**Your objective:**
For the records that follow, please set down exactly the lines between the one holding "Church of the" and the one holding "accepts the authority", inclusive, and only those.

::: Record set

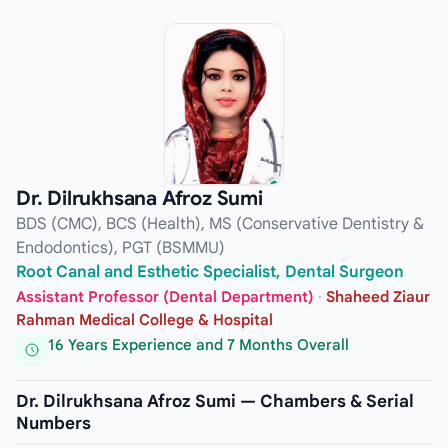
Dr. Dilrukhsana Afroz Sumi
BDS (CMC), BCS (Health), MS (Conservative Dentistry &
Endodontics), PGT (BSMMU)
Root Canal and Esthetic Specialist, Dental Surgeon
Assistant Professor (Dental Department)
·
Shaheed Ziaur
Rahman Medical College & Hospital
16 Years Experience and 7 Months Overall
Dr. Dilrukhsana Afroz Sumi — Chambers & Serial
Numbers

::::::
::: Record set

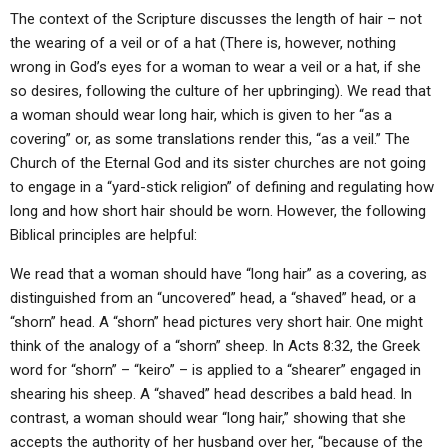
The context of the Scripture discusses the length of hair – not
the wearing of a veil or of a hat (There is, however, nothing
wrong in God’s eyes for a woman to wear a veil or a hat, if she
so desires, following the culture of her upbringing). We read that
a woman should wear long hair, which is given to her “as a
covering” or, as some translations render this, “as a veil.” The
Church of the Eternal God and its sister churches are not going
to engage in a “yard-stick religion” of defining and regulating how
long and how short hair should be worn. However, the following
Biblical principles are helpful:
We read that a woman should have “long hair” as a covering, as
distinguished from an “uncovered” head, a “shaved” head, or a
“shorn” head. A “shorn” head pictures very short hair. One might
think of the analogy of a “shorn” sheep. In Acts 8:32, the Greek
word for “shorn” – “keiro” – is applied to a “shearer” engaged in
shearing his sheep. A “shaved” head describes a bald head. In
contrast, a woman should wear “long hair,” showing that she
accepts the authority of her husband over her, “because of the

::::::

**Expected answer:**
Church of the Eternal God and its sister churches are not going
to engage in a “yard-stick religion” of defining and regulating how
long and how short hair should be worn. However, the following
Biblical principles are helpful:
We read that a woman should have “long hair” as a covering, as
distinguished from an “uncovered” head, a “shaved” head, or a
“shorn” head. A “shorn” head pictures very short hair. One might
think of the analogy of a “shorn” sheep. In Acts 8:32, the Greek
word for “shorn” – “keiro” – is applied to a “shearer” engaged in
shearing his sheep. A “shaved” head describes a bald head. In
contrast, a woman should wear “long hair,” showing that she
accepts the authority of her husband over her, “because of the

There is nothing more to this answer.